With that many video it must be official, right? Otherwise the auto-bots would ping it as spam.


#11

Well, my theory was that it might run every time any developer runs a certain test suite, which could be several times a day per developer. With a large team, 200 times/day wouldn’t be too unreasonable.

I used the Google API to list the first 45,000 videos, and put the info in a spreadsheet. I expected to find fewer videos uploaded on Saturday and Sunday; but it turns out there’s no day of the week that has significantly fewer uploads.

I still think it’s for testing something rather than some attempt to communicate.

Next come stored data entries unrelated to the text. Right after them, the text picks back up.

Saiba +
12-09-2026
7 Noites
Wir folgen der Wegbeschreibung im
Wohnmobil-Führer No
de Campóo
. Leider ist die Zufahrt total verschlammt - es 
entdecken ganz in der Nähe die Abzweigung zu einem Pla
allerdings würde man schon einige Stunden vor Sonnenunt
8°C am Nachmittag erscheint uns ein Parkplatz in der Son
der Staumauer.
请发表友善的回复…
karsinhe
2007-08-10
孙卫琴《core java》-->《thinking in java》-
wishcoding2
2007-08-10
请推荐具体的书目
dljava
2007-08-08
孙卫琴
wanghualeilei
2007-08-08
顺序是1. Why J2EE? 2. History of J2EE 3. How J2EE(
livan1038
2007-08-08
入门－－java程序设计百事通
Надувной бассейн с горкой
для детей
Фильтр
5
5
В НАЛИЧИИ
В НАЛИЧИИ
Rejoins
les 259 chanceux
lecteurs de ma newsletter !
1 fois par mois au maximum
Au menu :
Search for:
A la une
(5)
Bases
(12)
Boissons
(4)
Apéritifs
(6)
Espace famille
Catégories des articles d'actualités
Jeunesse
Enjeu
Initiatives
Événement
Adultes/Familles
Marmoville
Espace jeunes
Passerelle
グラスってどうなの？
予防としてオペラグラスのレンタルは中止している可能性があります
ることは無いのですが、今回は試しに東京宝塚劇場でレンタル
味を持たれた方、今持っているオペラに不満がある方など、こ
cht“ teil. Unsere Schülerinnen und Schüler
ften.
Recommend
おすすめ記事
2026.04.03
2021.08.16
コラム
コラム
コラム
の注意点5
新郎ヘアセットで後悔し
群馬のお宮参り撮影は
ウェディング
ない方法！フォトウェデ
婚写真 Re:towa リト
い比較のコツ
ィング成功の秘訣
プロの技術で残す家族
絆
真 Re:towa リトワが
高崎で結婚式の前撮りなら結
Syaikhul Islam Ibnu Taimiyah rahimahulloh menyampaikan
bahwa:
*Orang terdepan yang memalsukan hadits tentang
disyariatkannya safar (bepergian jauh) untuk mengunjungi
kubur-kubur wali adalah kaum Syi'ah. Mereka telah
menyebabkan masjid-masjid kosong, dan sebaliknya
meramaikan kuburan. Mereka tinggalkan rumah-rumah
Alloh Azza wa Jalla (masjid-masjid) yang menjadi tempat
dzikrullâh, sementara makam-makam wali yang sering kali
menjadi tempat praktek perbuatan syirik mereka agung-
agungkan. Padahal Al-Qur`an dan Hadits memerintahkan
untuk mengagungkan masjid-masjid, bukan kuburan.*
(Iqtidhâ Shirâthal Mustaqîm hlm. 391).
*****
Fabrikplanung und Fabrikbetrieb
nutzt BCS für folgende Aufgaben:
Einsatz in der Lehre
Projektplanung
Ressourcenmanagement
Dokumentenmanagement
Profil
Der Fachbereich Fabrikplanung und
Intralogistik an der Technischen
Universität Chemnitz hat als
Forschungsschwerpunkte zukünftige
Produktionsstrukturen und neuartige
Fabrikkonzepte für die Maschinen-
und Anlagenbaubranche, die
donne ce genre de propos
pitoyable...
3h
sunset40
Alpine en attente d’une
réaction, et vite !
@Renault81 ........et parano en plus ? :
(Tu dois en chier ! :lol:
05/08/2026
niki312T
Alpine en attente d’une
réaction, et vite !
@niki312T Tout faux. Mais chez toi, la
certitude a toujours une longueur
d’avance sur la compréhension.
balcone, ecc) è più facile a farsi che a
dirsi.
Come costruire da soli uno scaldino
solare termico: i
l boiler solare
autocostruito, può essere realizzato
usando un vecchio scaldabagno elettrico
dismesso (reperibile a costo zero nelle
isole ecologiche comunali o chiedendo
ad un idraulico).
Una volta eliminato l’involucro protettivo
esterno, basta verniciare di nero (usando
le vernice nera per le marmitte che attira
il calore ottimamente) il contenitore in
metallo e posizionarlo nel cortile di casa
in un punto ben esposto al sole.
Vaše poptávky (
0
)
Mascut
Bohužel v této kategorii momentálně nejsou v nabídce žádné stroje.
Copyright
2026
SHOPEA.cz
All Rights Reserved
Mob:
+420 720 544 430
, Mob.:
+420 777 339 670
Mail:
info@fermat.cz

EDIT: no pattern in hour of day either.

EDIT2: Just realized “Torso” might be related to the Tor project?


#12

<Step-up-Transformers joke>


#13

I suppose it’s some software testing, considering webdriver is a part of selenium which is automated software testing: http://docs.seleniumhq.org/projects/webdriver/

“The biggest change in Selenium recently has been the inclusion of the WebDriver API. Driving a browser natively as a user would either locally or on a remote machine using the Selenium Server it marks a leap forward in terms of browser automation.”

“Selenium automates browsers. That’s it! What you do with that power is entirely up to you. Primarily, it is for automating web applications for testing purposes”


#14

this is in the third sentence of the article


#15

Anyone have an idea about how to extract and quantify the tones and/or rectangles? If we could have those reduced to meaningful data, then we could look for patterns within each dataset or relationships between them.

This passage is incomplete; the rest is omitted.